When Las Vegas Hard Rock Hotel and Casino President Randy Kwasniewski, 55, was found dead of a possibly self-inflicted gunshot wound in his Summerlin, Nev. home Tuesday, few news outlets aside from TMZ.com were calling it an apparent suicide, likely due to his status and place in the Las Vegas community. The Las Vegas Sun changed their title from "Hard Rock Hotel President Dead of Apparent Suicide" to "Hard Rock Hotel President Found Dead by Gunshot Wound" yesterday. News reports from other sources updated today seem to mostly carry the words "self-inflicted gunshot."

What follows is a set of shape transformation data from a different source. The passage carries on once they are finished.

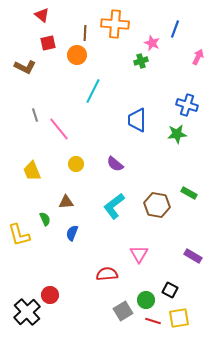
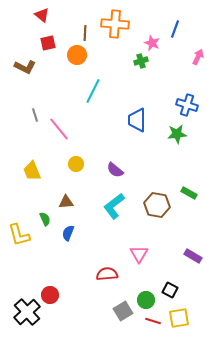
purple semicircle: moved 6 px down
blue semicircle: moved 4 px left
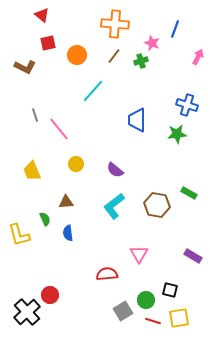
brown line: moved 29 px right, 23 px down; rotated 35 degrees clockwise
cyan line: rotated 15 degrees clockwise
blue semicircle: rotated 28 degrees counterclockwise
black square: rotated 14 degrees counterclockwise
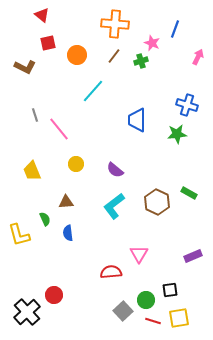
brown hexagon: moved 3 px up; rotated 15 degrees clockwise
purple rectangle: rotated 54 degrees counterclockwise
red semicircle: moved 4 px right, 2 px up
black square: rotated 21 degrees counterclockwise
red circle: moved 4 px right
gray square: rotated 12 degrees counterclockwise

The Hard Rock Hotel wasn't known for having financial problems, although I'm sure the recession wasn't helping anyone on or off the Las Vegas Strip. Kwasniewski, who was president of Morgans Hotel Group Las Vegas and chief operating officer of the Hard Rock Hotel Inc., was a visible face of the hotel and oversaw its $1 billion expansion and often took employees and family on off-roading retreats.

According to the U.S. Department of Health and Human Services, there is still a societal stigma attached to suicide prevention and mental health services, and while I can respect Morgans for not speculating on a cause of death for one of its employees -- suicide of a chief operating officer doesn't make shareholders secure, either.

The Las Vegas Sun not addressing Kwasniewski's possible suicide is doubly strange because they published an article in 2008 (but referred to it again this week) about a mental health study that showed people who lived in Las Vegas had an increased suicide risk of up to 62% more than anywhere else in the United States. Tourists, or those merely visiting Las Vegas, doubled their suicide risk.